■ **Work instructions**: Write back every line of the listing exactly, excluding images.

Start of Block

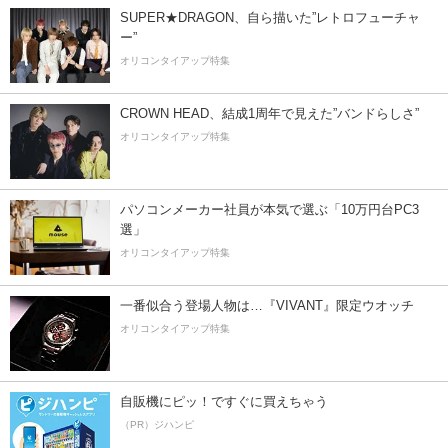
SUPER★DRAGON、自ら描いた”レトロフューチャ
ー”
オリコンタイアップ特集
CROWN HEAD、結成1周年で見えた”バンドらしさ”
オリコンタイアップ特集
パソコンメーカー社員が本気で選ぶ「10万円台PC3
選」
オリコンタイアップ特集
一番似合う登場人物は…『VIVANT』限定ウオッチ
オリコンタイアップ特集
自販機にピッ！ですぐに買えちゃう
（PR）ジハンピ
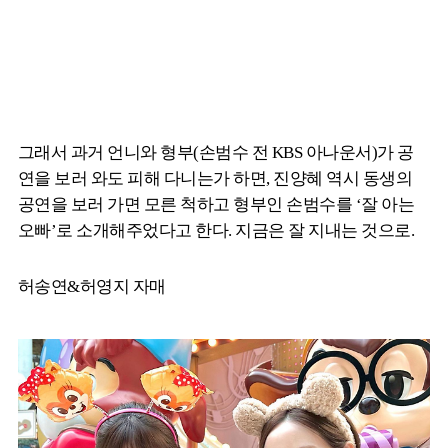
그래서 과거 언니와 형부(손범수 전 KBS 아나운서)가 공
연을 보러 와도 피해 다니는가 하면, 진양혜 역시 동생의
공연을 보러 가면 모른 척하고 형부인 손범수를 ‘잘 아는
오빠’로 소개해주었다고 한다. 지금은 잘 지내는 것으로.
허송연&허영지 자매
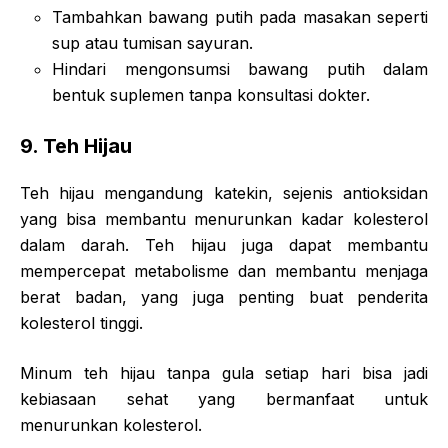
Tambahkan bawang putih pada masakan seperti
sup atau tumisan sayuran.
Hindari mengonsumsi bawang putih dalam
bentuk suplemen tanpa konsultasi dokter.
9.
Teh Hijau
Teh hijau mengandung katekin, sejenis antioksidan
yang bisa membantu menurunkan kadar kolesterol
dalam darah. Teh hijau juga dapat membantu
mempercepat metabolisme dan membantu menjaga
berat badan, yang juga penting buat penderita
kolesterol tinggi.
Minum teh hijau tanpa gula setiap hari bisa jadi
kebiasaan sehat yang bermanfaat untuk
menurunkan kolesterol.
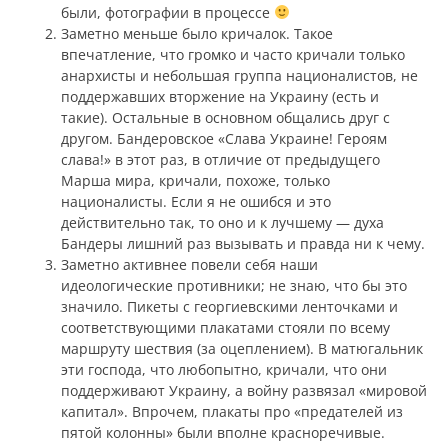
были, фотографии в процессе
Заметно меньше было кричалок. Такое
впечатление, что громко и часто кричали только
анархисты и небольшая группа националистов, не
поддержавших вторжение на Украину (есть и
такие). Остальные в основном общались друг с
другом. Бандеровское «Слава Украине! Героям
слава!» в этот раз, в отличие от предыдущего
Марша мира, кричали, похоже, только
националисты. Если я не ошибся и это
действительно так, то оно и к лучшему — духа
Бандеры лишний раз вызывать и правда ни к чему.
Заметно активнее повели себя наши
идеологические противники; не знаю, что бы это
значило. Пикеты с георгиевскими ленточками и
соответствующими плакатами стояли по всему
маршруту шествия (за оцеплением). В матюгальник
эти господа, что любопытно, кричали, что они
поддерживают Украину, а войну развязал «мировой
капитал». Впрочем, плакаты про «предателей из
пятой колонны» были вполне красноречивые.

End of Block

■ **Response to the task**:
SUPER★DRAGON、自ら描いた”レトロフューチャ
ー”
オリコンタイアップ特集
CROWN HEAD、結成1周年で見えた”バンドらしさ”
オリコンタイアップ特集
パソコンメーカー社員が本気で選ぶ「10万円台PC3
選」
オリコンタイアップ特集
一番似合う登場人物は…『VIVANT』限定ウオッチ
オリコンタイアップ特集
自販機にピッ！ですぐに買えちゃう
（PR）ジハンピ
그래서 과거 언니와 형부(손범수 전 KBS 아나운서)가 공
연을 보러 와도 피해 다니는가 하면, 진양혜 역시 동생의
공연을 보러 가면 모른 척하고 형부인 손범수를 ‘잘 아는
오빠’로 소개해주었다고 한다. 지금은 잘 지내는 것으로.
허송연&허영지 자매
Tambahkan bawang putih pada masakan seperti
sup atau tumisan sayuran.
Hindari mengonsumsi bawang putih dalam
bentuk suplemen tanpa konsultasi dokter.
9.
Teh Hijau
Teh hijau mengandung katekin, sejenis antioksidan
yang bisa membantu menurunkan kadar kolesterol
dalam darah. Teh hijau juga dapat membantu
mempercepat metabolisme dan membantu menjaga
berat badan, yang juga penting buat penderita
kolesterol tinggi.
Minum teh hijau tanpa gula setiap hari bisa jadi
kebiasaan sehat yang bermanfaat untuk
menurunkan kolesterol.
были, фотографии в процессе
Заметно меньше было кричалок. Такое
впечатление, что громко и часто кричали только
анархисты и небольшая группа националистов, не
поддержавших вторжение на Украину (есть и
такие). Остальные в основном общались друг с
другом. Бандеровское «Слава Украине! Героям
слава!» в этот раз, в отличие от предыдущего
Марша мира, кричали, похоже, только
националисты. Если я не ошибся и это
действительно так, то оно и к лучшему — духа
Бандеры лишний раз вызывать и правда ни к чему.
Заметно активнее повели себя наши
идеологические противники; не знаю, что бы это
значило. Пикеты с георгиевскими ленточками и
соответствующими плакатами стояли по всему
маршруту шествия (за оцеплением). В матюгальник
эти господа, что любопытно, кричали, что они
поддерживают Украину, а войну развязал «мировой
капитал». Впрочем, плакаты про «предателей из
пятой колонны» были вполне красноречивые.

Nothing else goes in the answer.